Some in the insurance sector see opportunity in the Middle East due to international sanctions against Iran being eased.
“Lloyd's recognizes that the Middle East presents opportunities both now and in the longer term,” Lloyd's of London Chairman John Nelson said during the January World Economic Forum in Davos, Switzerland, of Lloyd's setting up a platform in Dubai. “Following the change to the sanctions regime, there could be long-term opportunities in the region in the future as Iran integrates into the global economy.”
However, insurers still see Iran as a challenging business environment.
“Sanctions were not lifted in full, and substantial restrictions remain in place externally and internally in terms of considering business with Iran,” said Stuart Barrowcliff, New York-based vice president and senior underwriter of political risk and trade credit at XL Catlin, the marketing name of XL Group P.L.C.
“Some sanctions have been loosened, but most sanctions remain in effect, and appetite in the political risk insurance market is still limited,” said David H. Anderson, Washington-based senior vice president and director of global business development of credit and political risk at Zurich North America's credit and political risk unit.

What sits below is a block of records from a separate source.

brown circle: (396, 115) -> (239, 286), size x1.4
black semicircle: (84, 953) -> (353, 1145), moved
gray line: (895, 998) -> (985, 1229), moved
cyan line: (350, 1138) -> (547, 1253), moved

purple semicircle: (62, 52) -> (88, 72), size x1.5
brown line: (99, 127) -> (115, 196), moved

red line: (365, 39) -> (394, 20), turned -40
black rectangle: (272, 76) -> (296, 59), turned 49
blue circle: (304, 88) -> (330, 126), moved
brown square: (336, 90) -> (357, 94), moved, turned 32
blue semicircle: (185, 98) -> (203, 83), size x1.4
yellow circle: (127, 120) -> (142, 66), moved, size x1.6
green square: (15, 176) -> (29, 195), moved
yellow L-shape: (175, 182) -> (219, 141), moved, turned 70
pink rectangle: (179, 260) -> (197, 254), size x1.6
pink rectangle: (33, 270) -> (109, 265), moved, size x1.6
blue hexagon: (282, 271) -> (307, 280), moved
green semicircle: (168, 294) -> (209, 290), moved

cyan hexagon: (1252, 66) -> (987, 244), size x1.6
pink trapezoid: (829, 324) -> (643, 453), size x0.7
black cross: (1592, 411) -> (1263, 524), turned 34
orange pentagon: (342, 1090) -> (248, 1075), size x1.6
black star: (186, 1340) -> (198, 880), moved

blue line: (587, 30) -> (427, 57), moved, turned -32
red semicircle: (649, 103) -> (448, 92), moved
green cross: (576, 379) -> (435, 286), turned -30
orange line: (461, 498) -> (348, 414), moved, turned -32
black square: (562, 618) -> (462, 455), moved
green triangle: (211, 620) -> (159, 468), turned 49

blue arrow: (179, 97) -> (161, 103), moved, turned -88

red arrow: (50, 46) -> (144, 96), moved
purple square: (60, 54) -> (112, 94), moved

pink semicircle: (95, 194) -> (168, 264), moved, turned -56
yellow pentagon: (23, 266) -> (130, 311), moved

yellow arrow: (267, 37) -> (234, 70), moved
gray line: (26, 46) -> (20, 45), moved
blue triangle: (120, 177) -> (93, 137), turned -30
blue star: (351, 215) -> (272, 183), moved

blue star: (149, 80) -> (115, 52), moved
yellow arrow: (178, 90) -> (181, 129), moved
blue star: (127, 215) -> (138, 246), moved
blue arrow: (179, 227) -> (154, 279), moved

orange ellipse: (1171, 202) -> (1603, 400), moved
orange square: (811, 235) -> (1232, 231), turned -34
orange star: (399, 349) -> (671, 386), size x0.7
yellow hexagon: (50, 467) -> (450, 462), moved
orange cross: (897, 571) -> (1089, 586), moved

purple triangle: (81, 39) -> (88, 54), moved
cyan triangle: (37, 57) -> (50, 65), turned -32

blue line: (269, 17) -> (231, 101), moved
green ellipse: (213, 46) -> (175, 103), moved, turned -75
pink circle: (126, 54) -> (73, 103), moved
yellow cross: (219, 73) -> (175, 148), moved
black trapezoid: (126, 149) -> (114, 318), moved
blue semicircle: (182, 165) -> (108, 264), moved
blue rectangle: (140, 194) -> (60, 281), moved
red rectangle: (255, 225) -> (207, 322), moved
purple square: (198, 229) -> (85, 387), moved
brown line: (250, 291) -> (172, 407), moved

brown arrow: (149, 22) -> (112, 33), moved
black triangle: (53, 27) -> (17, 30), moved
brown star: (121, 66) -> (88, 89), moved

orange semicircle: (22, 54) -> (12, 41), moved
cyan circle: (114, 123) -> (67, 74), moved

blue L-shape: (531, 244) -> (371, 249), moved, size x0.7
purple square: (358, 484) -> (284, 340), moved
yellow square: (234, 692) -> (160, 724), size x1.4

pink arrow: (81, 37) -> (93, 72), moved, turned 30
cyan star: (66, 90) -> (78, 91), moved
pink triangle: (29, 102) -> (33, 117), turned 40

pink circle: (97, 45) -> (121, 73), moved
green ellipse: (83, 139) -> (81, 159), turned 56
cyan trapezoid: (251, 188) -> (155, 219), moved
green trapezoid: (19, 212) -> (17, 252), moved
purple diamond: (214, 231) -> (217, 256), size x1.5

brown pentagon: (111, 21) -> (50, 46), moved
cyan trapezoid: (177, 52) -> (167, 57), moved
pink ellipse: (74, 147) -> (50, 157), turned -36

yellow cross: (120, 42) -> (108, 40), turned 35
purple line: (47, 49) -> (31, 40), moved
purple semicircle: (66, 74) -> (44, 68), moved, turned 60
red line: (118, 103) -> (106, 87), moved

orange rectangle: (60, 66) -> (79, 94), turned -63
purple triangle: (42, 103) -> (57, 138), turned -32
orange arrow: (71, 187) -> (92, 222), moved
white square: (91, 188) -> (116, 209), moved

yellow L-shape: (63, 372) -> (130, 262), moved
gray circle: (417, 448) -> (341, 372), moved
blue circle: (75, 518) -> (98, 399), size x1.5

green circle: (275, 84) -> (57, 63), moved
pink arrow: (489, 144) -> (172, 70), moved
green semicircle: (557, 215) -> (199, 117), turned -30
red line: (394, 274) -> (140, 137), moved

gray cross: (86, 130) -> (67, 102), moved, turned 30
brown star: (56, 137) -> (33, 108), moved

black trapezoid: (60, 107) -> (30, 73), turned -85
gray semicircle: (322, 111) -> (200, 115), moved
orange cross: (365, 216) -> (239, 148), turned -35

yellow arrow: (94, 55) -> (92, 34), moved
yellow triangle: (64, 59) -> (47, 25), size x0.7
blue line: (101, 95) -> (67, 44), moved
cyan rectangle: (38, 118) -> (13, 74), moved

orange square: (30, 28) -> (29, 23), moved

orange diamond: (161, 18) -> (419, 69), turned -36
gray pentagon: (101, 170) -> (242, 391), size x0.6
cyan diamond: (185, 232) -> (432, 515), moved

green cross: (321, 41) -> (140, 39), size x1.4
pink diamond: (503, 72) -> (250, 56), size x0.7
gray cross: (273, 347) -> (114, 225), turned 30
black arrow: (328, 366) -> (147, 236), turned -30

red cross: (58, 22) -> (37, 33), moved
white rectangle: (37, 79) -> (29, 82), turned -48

Brokers see similar challenges.
“U.S. and E.U. sanctions relief is largely provided in the form of suspended rather than terminated sanctions. These suspended sanctions could quickly 'snap back' if Iran does not continue to meet its obligations,” said Stephen Kay, New York-based U.S. political risk and structured credit practice leader of Marsh USA Inc. “Political and credit risk insurers are therefore more likely to gradually tiptoe back to covering Iran, rather than to rush back in.”